L’émail qui recouvre nos dents est une substance riche en minéraux qui est beaucoup plus forte qu’il n’y paraît. Le revêtement se dégrade au fil du temps et le maintien d’un revêtement sain est l’un des plus grands défis auxquels est confrontée la dentisterie moderne. Il en va de même pour toutes les autres branches de la médecine lorsqu’il s’agit de tissus qui ne se régénèrent pas.
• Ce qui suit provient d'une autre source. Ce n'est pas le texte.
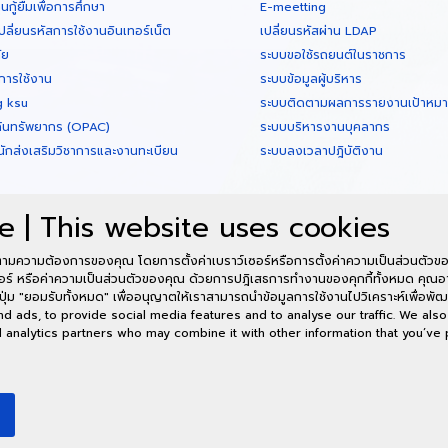
กู้ยืมเพื่อการศึกษา
E-meetting
ปลี่ยนรหัสการใช้งานอินเทอร์เน็ต
เปลี่ยนรหัสผ่าน LDAP
ัย
ระบบขอใช้รถยนต์ในราชการ
การใช้งาน
ระบบข้อมูลผู้บริหาร
g ksu
ระบบติดตามผลการรายงานเป้าหมายต
ค้นทรัพยากร (OPAC)
ระบบบริหารงานบุคลากร
นักส่งเสริมวิชาการและงานทะเบียน
ระบบลงเวลาปฎิบัติงาน
e | This website uses cookies
ามความต้องการของคุณ โดยการตั้งค่าเบราว์เซอร์หรือการตั้งค่าความเป็นส่วนตัวของ
อร์ หรือค่าความเป็นส่วนตัวของคุณ ด้วยการปฎิเสธการทำงานของคุกกี้ทั้งหมด คุณอา
อาคารศูนย์คอมพิวเตอร
ปุ่ม "ยอมรับทั้งหมด" เพื่ออนุญาตให้เราสามารถนำข้อมูลการใช้งานไปวิเคราะห์เพื่อพัฒ
(พื้นที่ในเมือ
 ads, to provide social media features and to analyse our traffic. We also
nd analytics partners who may combine it with other information that you’ve
พร้อมใจบริการ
(Source: Nouvel Atlas)Les chercheurs ont travaillé activement pour stimuler la régénération de l’émail au cours des dernières années et ont développé un certain nombre de techniques potentielles. Ce dernier développement est différent de toutes ces techniques. Il exploite un matériau protéique qui peut faciliter la croissance de nanocristaux d’apatite de telle sorte que sa structure est similaire à celle de l’émail dentaire.
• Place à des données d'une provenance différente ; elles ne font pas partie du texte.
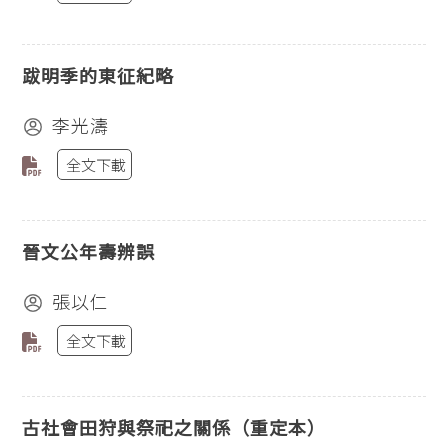
跋明季的東征紀略
李光濤
全文下載
晉文公年壽辨誤
張以仁
全文下載
古社會田狩與祭祀之關係（重定本）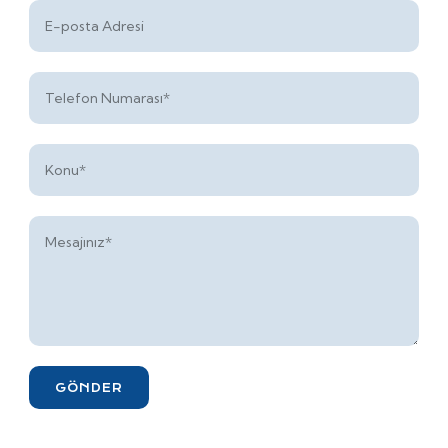
GÖNDER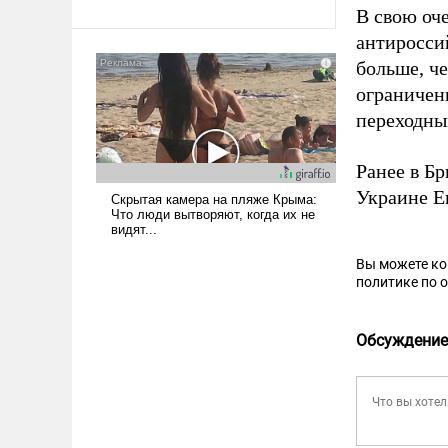
В свою оч
антиросси
больше, че
ограничени
переходны
Ранее в Бр
Украине 
Вы можете к
политике по 
Обсуждение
Cette dernière technique donne aux chercheurs le pouvoir de diriger un nanomatériau synthétique vers la minéralisation d’une manière si contrôlée qu’elle aboutit à la création de structures synthétiques qui ressemblent à une variété de tissus durs.
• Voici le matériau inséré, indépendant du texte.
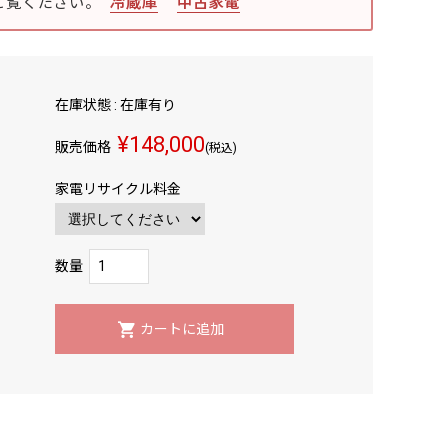
ご覧ください。
冷蔵庫
中古家電
在庫状態 : 在庫有り
¥148,000
販売価格
(税込)
家電リサイクル料金
数量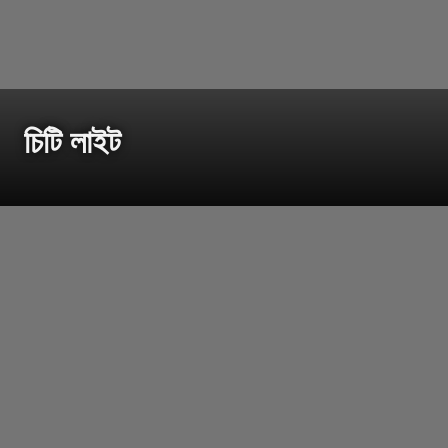
চিটি লাইট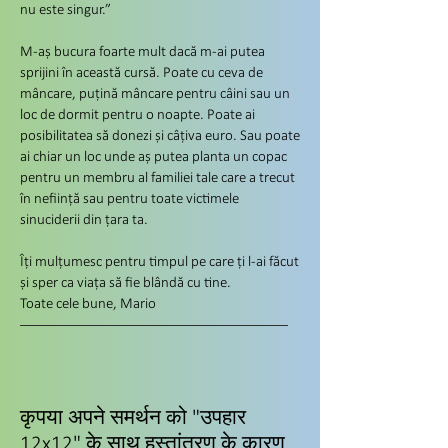
nu este singur.”
M-aș bucura foarte mult dacă m-ai putea
sprijini în această cursă. Poate cu ceva de
mâncare, puțină mâncare pentru câini sau un
loc de dormit pentru o noapte. Poate ai
posibilitatea să donezi și câțiva euro. Sau poate
ai chiar un loc unde aș putea planta un copac
pentru un membru al familiei tale care a trecut
în neființă sau pentru toate victimele
sinuciderii din țara ta.
Îți mulțumesc pentru timpul pe care ți l-ai făcut
și sper ca viața să fie blândă cu tine.
Toate cele bune, Mario
कृपया अपने समर्थन को "उपहार
12x12" के साथ हस्तांतरण के कारण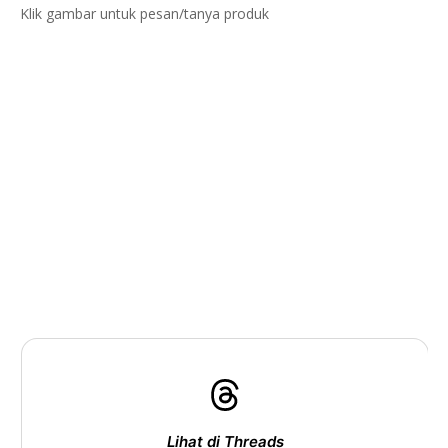
Klik gambar untuk pesan/tanya produk
Lihat di Threads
(Source: Nouvel Atlas)«La découverte clé a été la possibilité d’exploiter des protéines désordonnées pour contrôler et guider le processus de minéralisation à plusieurs échelles», explique Álvaro Mata, auteur principal de l’étude. «Grâce à cela, nous avons développé une technique pour faire pousser facilement des matériaux synthétiques qui imitent cette architecture organisée hiérarchiquement sur de grandes surfaces et avec la possibilité d’ajuster leurs propriétés.
Les dernières recherches indiquent que ces structures minéralisées ordonnées peuvent être utilisées pour fabriquer des membranes ou des revêtements solides et durs sur des tissus natifs. Au départ, on pensait qu’il aidait la dentisterie à former de l’émail, mais il pouvait être appliqué dans plusieurs cas, y compris la réparation osseuse.
(Source: Nouvel Atlas)«C’est passionnant car la simplicité et la polyvalence de la plate-forme de minéralisation ouvrent des opportunités de traitement et de régénération des tissus dentaires», déclare le premier auteur de l’étude, Sherif Elsharkawy. “Par exemple, nous pourrions développer des bandages résistants aux acides qui peuvent infiltrer, minéraliser et protéger les tubules dentinaires exposés des dents humaines pour le traitement de l’hypersensibilité dentinaire.”
C’est vraiment une belle journée pour la science médicale.